I present tools for collecting data generated by Scientific Python community development infrastructure (mailing list archives, pull requests, issue trackers) and analyzing it with Pandas and NetworkX. Showing preliminery results using social network analysis and complex systems modeling, I demonstrate using reflexive data science to enrich our understanding of open source development.
The Scientific Python community's contributions to greater scientific understanding have been underappreciated by academic institutions. One reason for this is that software engineering is widely misunderstood and not recognized as research work in its own right, as opposed to paper publication and patents. A better understanding of the open source software development process itself will help academic institutions recognize the contributions of open source developers.
I collect historical data from development of Scientific Python projects and render these into formats suitable for analysis using SciPy tools. To demonstrate the potential of this work, I will show two ways of analyzing this data scientifically: as a self-excited Hawkes process exibiting shock behavior, and as information diffusion over a social network.
The purpose of this talk is twofold.
First, to introduce tools and techniques for turning data from open source software production into scientific data suitable for analysis.

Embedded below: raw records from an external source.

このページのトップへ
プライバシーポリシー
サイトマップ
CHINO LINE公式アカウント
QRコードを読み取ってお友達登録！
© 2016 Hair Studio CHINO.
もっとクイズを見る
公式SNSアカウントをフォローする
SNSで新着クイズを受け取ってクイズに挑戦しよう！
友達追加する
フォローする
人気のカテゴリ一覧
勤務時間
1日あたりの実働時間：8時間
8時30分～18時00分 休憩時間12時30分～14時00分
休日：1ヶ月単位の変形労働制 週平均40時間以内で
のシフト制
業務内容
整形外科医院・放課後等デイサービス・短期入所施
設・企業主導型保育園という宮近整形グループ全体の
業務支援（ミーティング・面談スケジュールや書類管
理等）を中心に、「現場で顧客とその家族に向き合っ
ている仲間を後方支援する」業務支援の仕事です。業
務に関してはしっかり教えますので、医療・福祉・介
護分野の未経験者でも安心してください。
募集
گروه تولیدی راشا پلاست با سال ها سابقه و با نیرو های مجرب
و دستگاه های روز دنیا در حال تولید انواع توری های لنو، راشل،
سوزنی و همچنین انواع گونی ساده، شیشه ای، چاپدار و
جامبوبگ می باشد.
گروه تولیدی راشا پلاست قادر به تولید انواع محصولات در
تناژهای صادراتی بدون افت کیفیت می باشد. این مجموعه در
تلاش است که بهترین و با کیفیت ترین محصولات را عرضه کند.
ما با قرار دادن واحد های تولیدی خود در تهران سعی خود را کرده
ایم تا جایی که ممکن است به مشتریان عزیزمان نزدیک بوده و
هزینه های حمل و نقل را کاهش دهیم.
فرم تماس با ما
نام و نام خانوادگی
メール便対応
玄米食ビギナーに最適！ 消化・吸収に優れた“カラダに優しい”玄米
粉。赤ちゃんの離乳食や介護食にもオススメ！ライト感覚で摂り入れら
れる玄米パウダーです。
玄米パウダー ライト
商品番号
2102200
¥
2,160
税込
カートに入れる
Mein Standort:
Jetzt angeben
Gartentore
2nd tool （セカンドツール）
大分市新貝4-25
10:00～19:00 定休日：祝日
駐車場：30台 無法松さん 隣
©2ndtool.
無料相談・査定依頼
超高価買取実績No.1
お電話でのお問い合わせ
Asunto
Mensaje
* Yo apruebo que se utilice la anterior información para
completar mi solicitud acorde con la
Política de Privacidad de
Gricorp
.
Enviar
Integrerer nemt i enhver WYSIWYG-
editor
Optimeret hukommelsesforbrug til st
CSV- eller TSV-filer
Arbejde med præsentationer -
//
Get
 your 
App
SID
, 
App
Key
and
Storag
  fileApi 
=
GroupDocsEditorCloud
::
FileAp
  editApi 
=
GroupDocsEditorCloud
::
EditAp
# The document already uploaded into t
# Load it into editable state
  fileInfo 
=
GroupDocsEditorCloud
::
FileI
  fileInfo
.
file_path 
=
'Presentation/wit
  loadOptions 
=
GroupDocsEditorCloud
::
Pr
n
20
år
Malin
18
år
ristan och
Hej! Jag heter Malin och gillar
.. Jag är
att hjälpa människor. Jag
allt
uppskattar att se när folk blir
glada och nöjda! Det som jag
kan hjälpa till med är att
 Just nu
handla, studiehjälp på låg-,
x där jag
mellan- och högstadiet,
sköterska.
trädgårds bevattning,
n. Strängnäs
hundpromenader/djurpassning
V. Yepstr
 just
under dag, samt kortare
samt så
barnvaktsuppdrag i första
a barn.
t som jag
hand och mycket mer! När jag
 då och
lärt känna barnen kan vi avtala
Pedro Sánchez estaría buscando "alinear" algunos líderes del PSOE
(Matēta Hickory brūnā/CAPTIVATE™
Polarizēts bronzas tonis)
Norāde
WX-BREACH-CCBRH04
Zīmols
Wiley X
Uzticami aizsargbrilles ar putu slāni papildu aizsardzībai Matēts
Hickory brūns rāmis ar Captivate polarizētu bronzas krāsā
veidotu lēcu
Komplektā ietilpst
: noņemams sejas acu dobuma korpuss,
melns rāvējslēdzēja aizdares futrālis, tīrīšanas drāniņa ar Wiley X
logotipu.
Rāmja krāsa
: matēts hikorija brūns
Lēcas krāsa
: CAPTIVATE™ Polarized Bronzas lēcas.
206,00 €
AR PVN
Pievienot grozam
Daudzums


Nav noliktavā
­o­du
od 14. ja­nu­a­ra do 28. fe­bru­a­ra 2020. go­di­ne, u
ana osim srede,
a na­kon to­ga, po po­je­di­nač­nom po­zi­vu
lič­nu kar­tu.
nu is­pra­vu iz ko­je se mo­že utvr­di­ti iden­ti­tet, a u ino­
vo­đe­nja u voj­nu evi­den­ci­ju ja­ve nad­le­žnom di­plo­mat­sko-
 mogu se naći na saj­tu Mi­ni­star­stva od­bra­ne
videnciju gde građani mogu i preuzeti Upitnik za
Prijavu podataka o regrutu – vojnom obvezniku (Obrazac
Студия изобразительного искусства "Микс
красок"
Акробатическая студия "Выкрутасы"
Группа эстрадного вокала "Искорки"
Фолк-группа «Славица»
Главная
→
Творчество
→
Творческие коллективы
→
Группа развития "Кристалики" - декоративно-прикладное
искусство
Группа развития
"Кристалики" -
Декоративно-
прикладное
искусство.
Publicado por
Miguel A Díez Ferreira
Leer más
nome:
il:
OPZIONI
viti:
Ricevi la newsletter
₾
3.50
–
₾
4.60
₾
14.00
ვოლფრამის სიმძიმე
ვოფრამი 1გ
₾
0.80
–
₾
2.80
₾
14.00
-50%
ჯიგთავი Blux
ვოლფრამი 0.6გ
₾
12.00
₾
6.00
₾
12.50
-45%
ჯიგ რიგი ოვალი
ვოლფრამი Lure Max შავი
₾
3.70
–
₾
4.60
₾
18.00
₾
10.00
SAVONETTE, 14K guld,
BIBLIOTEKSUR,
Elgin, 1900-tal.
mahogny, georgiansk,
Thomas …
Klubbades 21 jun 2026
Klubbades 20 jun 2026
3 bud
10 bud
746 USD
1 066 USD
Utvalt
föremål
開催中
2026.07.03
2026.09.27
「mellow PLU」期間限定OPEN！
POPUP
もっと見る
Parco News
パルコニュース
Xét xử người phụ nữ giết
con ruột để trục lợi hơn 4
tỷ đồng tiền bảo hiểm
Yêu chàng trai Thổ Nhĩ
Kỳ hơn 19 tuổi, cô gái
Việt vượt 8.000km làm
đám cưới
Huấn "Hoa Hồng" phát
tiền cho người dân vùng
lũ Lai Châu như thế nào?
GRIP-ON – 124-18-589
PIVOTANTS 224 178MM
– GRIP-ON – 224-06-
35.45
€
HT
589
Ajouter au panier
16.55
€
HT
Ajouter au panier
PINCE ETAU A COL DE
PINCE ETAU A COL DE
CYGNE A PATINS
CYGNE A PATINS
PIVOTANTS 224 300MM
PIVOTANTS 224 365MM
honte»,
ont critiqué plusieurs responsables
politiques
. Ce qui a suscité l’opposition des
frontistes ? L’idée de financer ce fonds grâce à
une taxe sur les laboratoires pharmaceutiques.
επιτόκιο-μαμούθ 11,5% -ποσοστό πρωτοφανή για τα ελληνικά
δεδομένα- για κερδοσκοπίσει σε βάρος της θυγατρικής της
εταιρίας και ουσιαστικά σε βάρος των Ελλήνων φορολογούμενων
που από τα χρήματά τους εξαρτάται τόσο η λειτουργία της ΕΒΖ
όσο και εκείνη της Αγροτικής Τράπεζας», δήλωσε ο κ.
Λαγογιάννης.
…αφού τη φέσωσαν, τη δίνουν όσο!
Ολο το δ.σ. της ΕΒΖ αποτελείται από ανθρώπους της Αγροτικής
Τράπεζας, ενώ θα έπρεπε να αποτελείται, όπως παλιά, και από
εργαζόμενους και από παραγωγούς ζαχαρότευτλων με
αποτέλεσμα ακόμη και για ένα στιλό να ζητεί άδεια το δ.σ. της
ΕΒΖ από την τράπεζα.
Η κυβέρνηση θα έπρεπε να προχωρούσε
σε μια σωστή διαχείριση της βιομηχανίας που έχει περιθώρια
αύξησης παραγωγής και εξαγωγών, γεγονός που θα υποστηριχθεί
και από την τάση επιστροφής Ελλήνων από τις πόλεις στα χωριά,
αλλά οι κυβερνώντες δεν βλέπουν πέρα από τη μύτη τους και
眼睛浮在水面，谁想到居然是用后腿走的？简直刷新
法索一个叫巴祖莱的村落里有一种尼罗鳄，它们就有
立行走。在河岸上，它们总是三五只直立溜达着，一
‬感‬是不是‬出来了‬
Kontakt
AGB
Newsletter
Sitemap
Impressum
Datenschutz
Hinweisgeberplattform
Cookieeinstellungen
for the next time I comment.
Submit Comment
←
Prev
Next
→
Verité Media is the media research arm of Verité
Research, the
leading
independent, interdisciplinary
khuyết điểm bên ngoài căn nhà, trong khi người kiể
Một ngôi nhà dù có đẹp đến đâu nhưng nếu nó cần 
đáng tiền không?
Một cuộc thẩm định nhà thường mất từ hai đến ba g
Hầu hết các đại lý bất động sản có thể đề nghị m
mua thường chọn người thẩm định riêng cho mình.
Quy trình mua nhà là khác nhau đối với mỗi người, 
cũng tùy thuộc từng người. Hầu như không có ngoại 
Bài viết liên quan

This talk proposes that there's an opportunity for SciPy to engage in reflexive data science, using its own data to learn more about how it functions and how to operate more efficiently.
Second, this talk will present visualizations of the data based on complex systems research and social network analysis. Building on prior work, these results will focus on the role of productive bursts in communications. Drawing on social network analysis and prior work on roles in Usenet communities and open source communities, this talk will provide historical insight into the interaction between SciPy communities.